Emilio immediately abandoned the rings and went straight for Hooper’s hand, grabbing at the thick wrist and the hair that ran down the back of it. Hooper let him, just watching, not saying anything, as the baby tried to stuff half his fist into his mouth.
We sat like that for a long while. Not talking, not watching the clock, not even worrying about what was next. Just being there, the three of us, on the living room floor, with the light going flat and grey through the window and the rest of the world receding to a dull, safe hum.
After a while, I said, “I’m glad I drove four hours north on an empty stomach.”
Hooper looked at me, sideways, and his mouth did that lopsided thing where it almost smiled but didn’t want anyone to notice. “Me too,” he said.
Emilio, as if to underline the point, made a sound halfway between a burp and a war cry and finally managed to get Hooper’s thumb all the way into his fist.
I watched them both, and then looked out the window, and then back at the two of them again. For the first time in longer than I could remember, I didn’t feel the urge to check the clock, or the road, or the horizon. I didn’t feel like I had to measure the moment by what I owed to it, or what I was supposed to fix next.
I just sat there, and let it be what it was.
A life.
Ours.
Chapter Twenty-One
~ Hooper ~
The air had a weight to it, the kind that made your ribs flex when you drew it in. I walked the yard in that blue-grey light you only got from a sky with no intention of ending the day anytime soon, boots skating a crust of old ice over hardpan mud. The ground was so frozen it rang when you kicked it, and every step was an argument with the last.
I had the plans in my jacket, folded tight and pressed flat against my ribs, where the pages dug through the flannel just enough to let me know they were still there.
Two weeks now, and I’d kept them as quiet as a family secret, not because Liam wouldn’t like them, but because I wanted to win the argument before he knew we were having it.
I was three strides from the porch when the sound of a car rolled over the wind, low and even, the kind of hum that said it was built for comfort and not for the county line.
The shape of the car was all wrong for the usual: not a pickup, not a neighbor, not the battered white of the postal Jeep or the warble of an Amazon Prime day.
This was a police issue, and the minute the nose of the cruiser turned up the drive, my body made its decision for me.

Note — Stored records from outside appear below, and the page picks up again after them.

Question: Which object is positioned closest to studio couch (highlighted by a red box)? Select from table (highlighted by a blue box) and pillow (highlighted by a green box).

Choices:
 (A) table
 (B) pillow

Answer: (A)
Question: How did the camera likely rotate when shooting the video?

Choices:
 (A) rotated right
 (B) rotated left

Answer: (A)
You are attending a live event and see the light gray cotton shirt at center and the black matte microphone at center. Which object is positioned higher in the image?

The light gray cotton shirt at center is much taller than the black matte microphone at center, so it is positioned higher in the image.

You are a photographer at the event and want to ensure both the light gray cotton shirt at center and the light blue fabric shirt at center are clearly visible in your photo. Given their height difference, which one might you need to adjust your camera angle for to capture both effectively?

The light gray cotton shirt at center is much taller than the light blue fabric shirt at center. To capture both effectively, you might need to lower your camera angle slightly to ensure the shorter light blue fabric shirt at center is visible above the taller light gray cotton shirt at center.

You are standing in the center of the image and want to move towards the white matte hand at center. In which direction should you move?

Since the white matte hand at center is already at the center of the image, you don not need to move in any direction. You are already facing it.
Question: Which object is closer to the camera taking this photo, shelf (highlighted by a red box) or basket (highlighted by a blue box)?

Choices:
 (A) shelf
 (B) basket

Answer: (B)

I stopped, squared to it, hands in my pockets, but ready, and waited.
Callaway drove like he always did—one hand, thumb crooked at ten o’clock, the other tapping the dashboard in rhythm to whatever country station the department still got for free. He braked slow, let the car roll to a stop at the edge of the yard, and then just sat there for a beat, looking at the house, at the porch, at me.
I didn’t move. It was my yard. If he wanted something, he could come get it.

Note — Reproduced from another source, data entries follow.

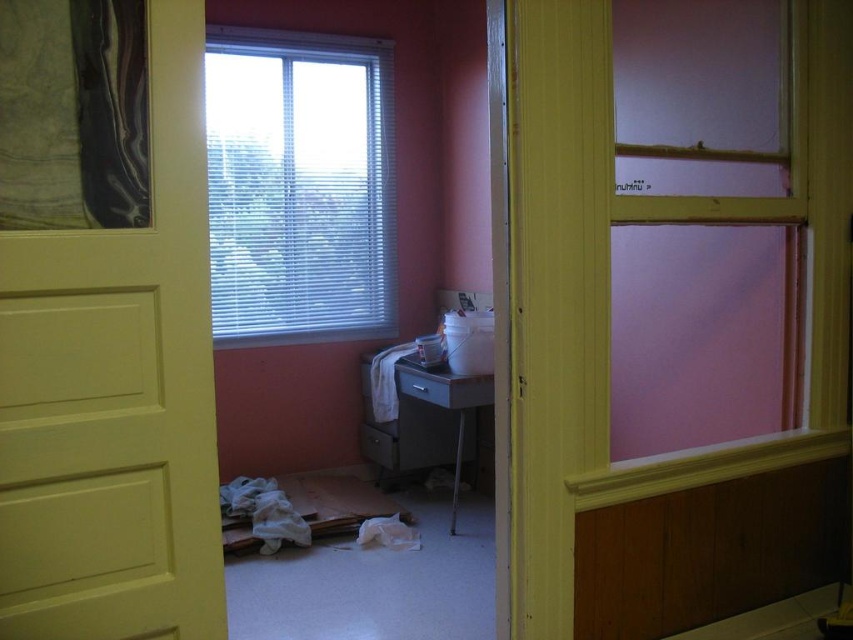 Is point (141, 636) closer to viewer compared to point (103, 12)?

No.

Which is behind, point (3, 337) or point (109, 83)?

Point (109, 83)

Where is `yellow matte door at center`? yellow matte door at center is located at coordinates (115, 396).

Is white blinds at upper center smaller than black marble painting at upper left?

Incorrect, white blinds at upper center is not smaller in size than black marble painting at upper left.

Which is in front, point (325, 218) or point (51, 40)?

Point (51, 40) is in front.

I want to click on white blinds at upper center, so click(x=299, y=186).

The width and height of the screenshot is (853, 640). Describe the element at coordinates (115, 396) in the screenshot. I see `yellow matte door at center` at that location.

Who is taller, yellow matte door at center or white blinds at upper center?

Standing taller between the two is white blinds at upper center.

What do you see at coordinates (115, 396) in the screenshot?
I see `yellow matte door at center` at bounding box center [115, 396].

Find the location of `yellow matte door at center`. yellow matte door at center is located at coordinates (115, 396).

He did, eventually. Opened the door, straightened his shirt under the parka, and made his way up the walk with the deliberate economy of a man who had never once in his life hurried for a civilian.

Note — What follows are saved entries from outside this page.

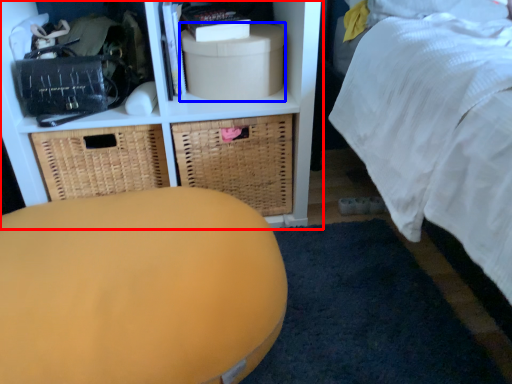 Question: Which object appears closest to the camera in this image, shelf (highlighted by a red box) or storage box (highlighted by a blue box)?

Choices:
 (A) shelf
 (B) storage box

Answer: (A) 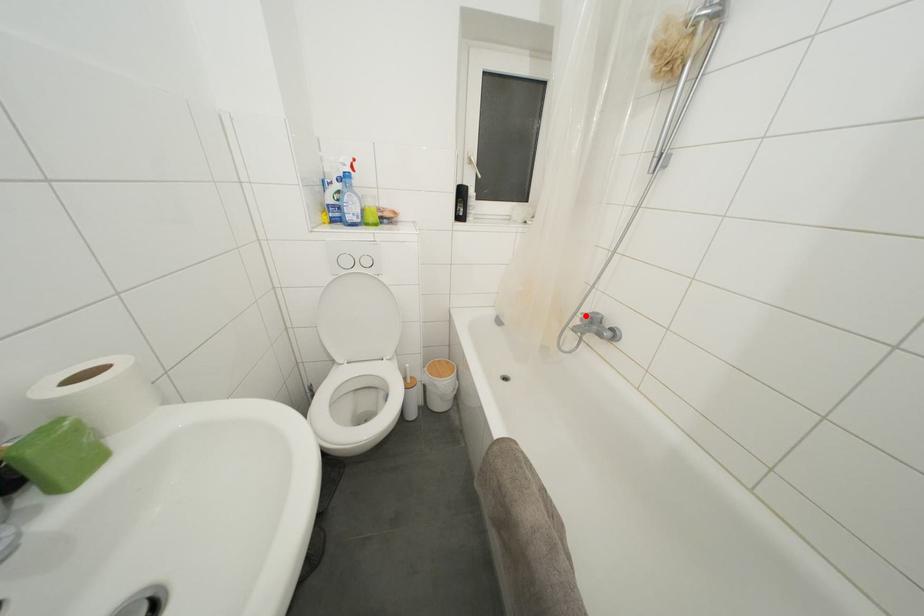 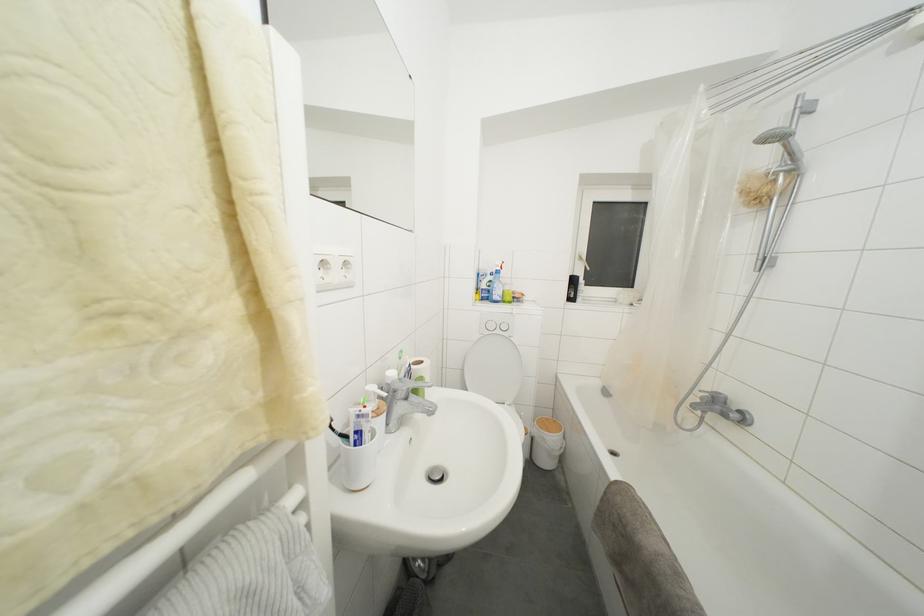 In the second image, find the point that corresponds to the highlighted location in the first image.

I met him at the bottom step, neither of us blinking. He had a new badge since the last time, polished so high the county seal looked like a headlight. The mustache was the same, though—gray on the ends, still brown in the middle, and trimmed so sharp you could have cut a rope with it.
“Afternoon, Hooper,” he said. He didn’t say my first name, not out of disrespect, but because he was one of those men who understood that there was only ever one of me in the whole county, so why bother.
“Sheriff,” I said, neutral.
He set his hands on the top rail, glanced at the frost-bitten mums, and then looked me in the eye. “You got a minute?”
I shrugged. “If I say no, you’ll just come back.”
He nodded, as if this was a small mercy on my part. “Not wrong.”
He looked past me to the front door, the windows, the faint shape of someone moving inside. “Liam in?”
“Kitchen. I’ll let him know you’re coming.”
He made a show of scraping his boots on the edge of the step, then followed me up the porch. The door stuck a little—the storm had warped it just enough that you had to put your shoulder in—but he didn’t flinch, just gave it the right nudge and stepped in.
The kitchen was a world apart from the yard. Warm, humid, the air loaded with the tail end of a slow-cooked something that Jojo had set on the stove before he left for the main house. The baseboard heater made a soft click every time it cycled, and the room smelled like onions and the first whiff of yeast from tomorrow’s bread.